The documentation for __eq__ implies that the tests should all be < EQ_TOLERANCE:

    Comparison is done for each term individually. Return True
  if the difference between each term in self and other is
   less than EQ_TOLERANCE

ScottPJones avatar Apr 08 '20 13:04 ScottPJones

Hi all,

My apologies for commenting this issue. I've also been having some odd behaviour when playing around with EQ_TOLERANCE.

Regardless of the value I fix this value to, whenever I create a Fermion or QubitOperator with a coefficient smaller than 1e-8 the operator is not printing. However, if I save this object and I print the terms, they do appear. The same happens if I leave the EQ_TOLERANCE to the default value 1e-8, I can create operators with lower coefficient but they do not print. Is this behaviour expected?

A follow up question: are the terms with coefficients smaller than 1e-8 accounted for when operating with the operators?

Again, sorry for asking in this issue, instead of opening a new one.

Best, Xavi

xabomon avatar Apr 09 '20 11:04 xabomon

@ScottPJones I agree that we should consistently use < or <=, but I doubt that it matters in practice. With regards to whether for complex values we should check the absolute value or the real and imaginary parts separately, I don't see a problem with the latter. It's really a matter of convention, and I also don't think it matters in practice.

kevinsung avatar Apr 10 '20 00:04 kevinsung

@xabomon The behavior you are seeing is due to the fact that the __str__ method of SymbolicOperator explicitly ignores small coefficients, and it does this using np.isclose, whose default atol parameter is 1e-8: https://github.com/quantumlib/OpenFermion/blob/e39438f8c07e348ce7684da906ecadf35fa2dada/src/openfermion/ops/_symbolic_operator.py#L306-L307 I acknowledge that this is inconsistent, and we should fix it. I think what we should do is use np.isclose and np.allclose everywhere, and either explicitly set atol to EQ_TOLERANCE, or just get rid of EQ_TOLERANCE altogether, and just use the default value of 1e-8.

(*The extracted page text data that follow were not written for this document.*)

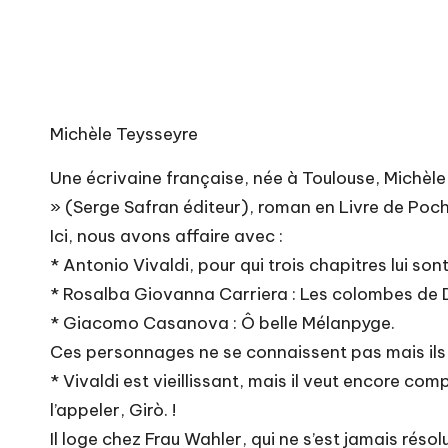
Michèle Teysseyre
Une écrivaine française, née à Toulouse, Michèle
» (Serge Safran éditeur), roman en Livre de Poch
Ici, nous avons affaire avec :
* Antonio Vivaldi, pour qui trois chapitres lui s
* Rosalba Giovanna Carriera : Les colombes de 
* Giacomo Casanova : Ô belle Mélanpyge.
Ces personnages ne se connaissent pas mais ils o
* Vivaldi est vieillissant, mais il veut encore c
l’appeler, Girò. !
Il loge chez Frau Wahler, qui ne s’est jamais résol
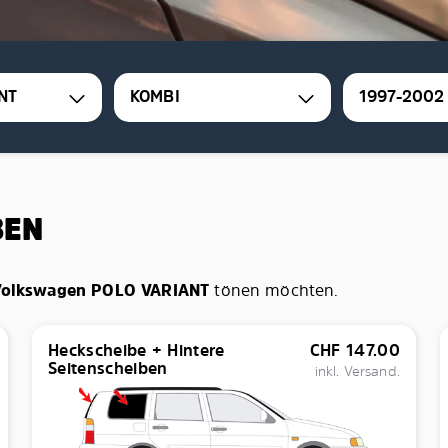
NT
KOMBI
1997-2002
BEN
Volkswagen POLO VARIANT
tönen möchten.
Heckscheibe + Hintere
CHF
147.00
Seitenscheiben
inkl. Versand.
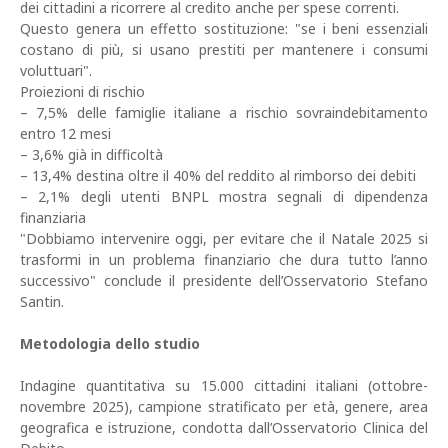
dei cittadini a ricorrere al credito anche per spese correnti.
Questo genera un effetto sostituzione: "se i beni essenziali
costano di più, si usano prestiti per mantenere i consumi
voluttuari".
Proiezioni di rischio
– 7,5% delle famiglie italiane a rischio sovraindebitamento
entro 12 mesi
– 3,6% già in difficoltà
– 13,4% destina oltre il 40% del reddito al rimborso dei debiti
– 2,1% degli utenti BNPL mostra segnali di dipendenza
finanziaria
"Dobbiamo intervenire oggi, per evitare che il Natale 2025 si
trasformi in un problema finanziario che dura tutto l’anno
successivo" conclude il presidente dell’Osservatorio Stefano
Santin.
Metodologia dello studio
Indagine quantitativa su 15.000 cittadini italiani (ottobre-
novembre 2025), campione stratificato per età, genere, area
geografica e istruzione, condotta dall’Osservatorio Clinica del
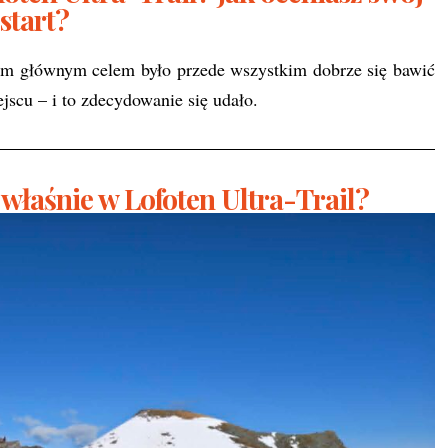
start?
im głównym celem było przede wszystkim dobrze się bawić
jscu – i to zdecydowanie się udało.
 właśnie w Lofoten Ultra-Trail?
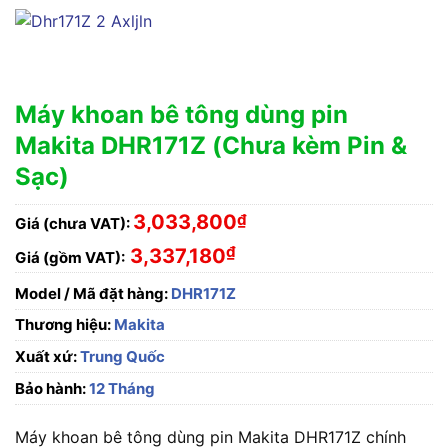
Máy khoan bê tông dùng pin
Makita DHR171Z (Chưa kèm Pin &
Sạc)
3,033,800
₫
Giá (chưa VAT):
₫
3,337,180
Giá (gồm VAT):
Model / Mã đặt hàng:
DHR171Z
Thương hiệu:
Makita
Xuất xứ:
Trung Quốc
Bảo hành:
12 Tháng
Máy khoan bê tông dùng pin Makita DHR171Z chính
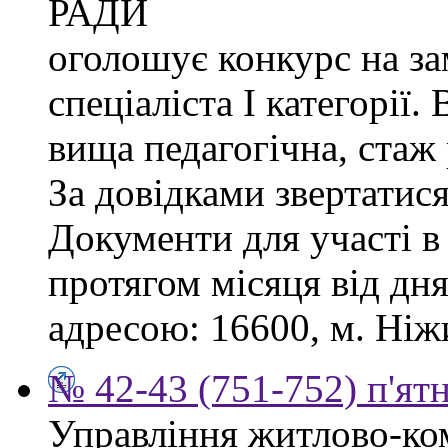
РАДИ
оголошує конкурс на за
спеціаліста І категорії.
вища педагогічна, стаж
За довідками звертатися
Документи для участі в
протягом місяця від дн
адресою: 16600, м. Ніжи
№ 42-43 (751-752) п'ят
Управління житлово-ко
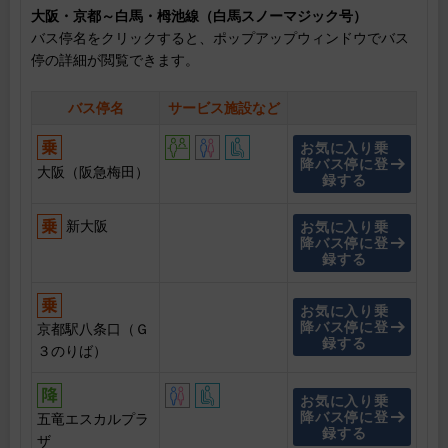
大阪・京都～白馬・栂池線（白馬スノーマジック号）
バス停名をクリックすると、ポップアップウィンドウでバス
停の詳細が閲覧できます。
バス停名
サービス施設など
お気に入り乗
降バス停に登
大阪（阪急梅田）
録する
新大阪
お気に入り乗
降バス停に登
録する
お気に入り乗
降バス停に登
京都駅八条口（Ｇ
録する
３のりば）
お気に入り乗
降バス停に登
五竜エスカルプラ
録する
ザ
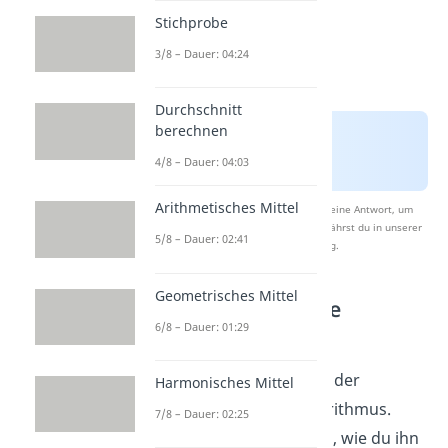
Stichprobe
3/8 – Dauer: 04:24
Durchschnitt
berechnen
4/8 – Dauer: 04:03
Arithmetisches Mittel
Nach Beantwortung speichern wir deine Antwort, um
Studyflix zu verbessern. Mehr dazu erfährst du in unserer
5/8 – Dauer: 02:41
Datenschutzerklärung
.
Geometrisches Mittel
1. Schritt: Finde die
6/8 – Dauer: 01:29
Zeilenstufenform
Der erste Schritt ist auch der
Harmonisches Mittel
wichtigste im Gauß-Algorithmus.
7/8 – Dauer: 02:25
Bevor wir uns anschauen, wie du ihn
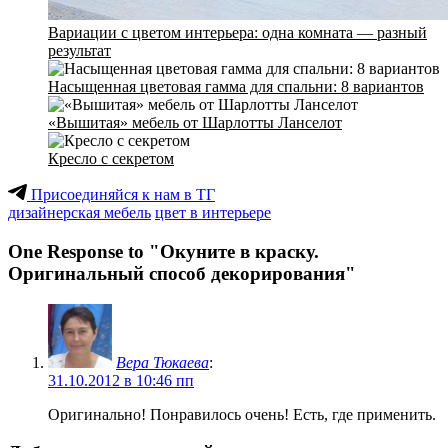
Вариации с цветом интерьера: одна комната — разный
результат
Насыщенная цветовая гамма для спальни: 8 вариантов
«Вышитая» мебель от Шарлотты Ланселот
Кресло с секретом
Присоединяйся к нам в ТГ
дизайнерская мебель
цвет в интерьере
One Response to "Окуните в краску.
Оригинальный способ декорирования"
Вера Тюкаева
:
31.10.2012 в 10:46 пп
Оригинально! Понравилось очень! Есть, где применить.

kevinsung avatar Apr 10 '20 00:04 kevinsung

Hi @kevinsung , your comment answers basically all my questions, thank you.

In my view, having EQ_TOLERANCE and use it to fix atol is a much better option. In this way the user has the option to set the threshold in one part of the code only that will apply to the rest of the package.

Best, Xavi

xabomon avatar Apr 10 '20 06:04 xabomon

@kevinsung Part of the issue is also performance - calculating abs() on a complex number involves doing sqrt(r2 + i2). If the square of EQ_TOLERANCE is calculated once, then you can simply check if r2 + i2 < EQ_TOLERANCE_SQRD. Also, it's checking 3 conditions, and the code could be simplified.

In pseudocode:

rsq = r2 isq = i2 if rsq >= EQ_TOLERANCE_SQRD if isq < EQ_TOLERANCE_SQRD (set i to zero) elseif isq >= EQ_TOLERANCE_SQRD (set r to zero) elseif rsq + isq < EQ_TOLERANCE_SQRD (delete element) end

ScottPJones avatar Apr 13 '20 20:04 ScottPJones

I'm skeptical that your proposal would be faster, since it always performs an addition, whereas the current code avoids the addition when operating on a real number. In any case, I doubt any speedup would be significant enough to warrant the reduction in readability.

kevinsung avatar Apr 13 '20 23:04 kevinsung

The addition only happens if both the real and imaginary parts are < the tolerance. The current code always has 3 calls to abs() and 3 comparison/branches, where the 3rd abs() is very expensive when operating on a complex number.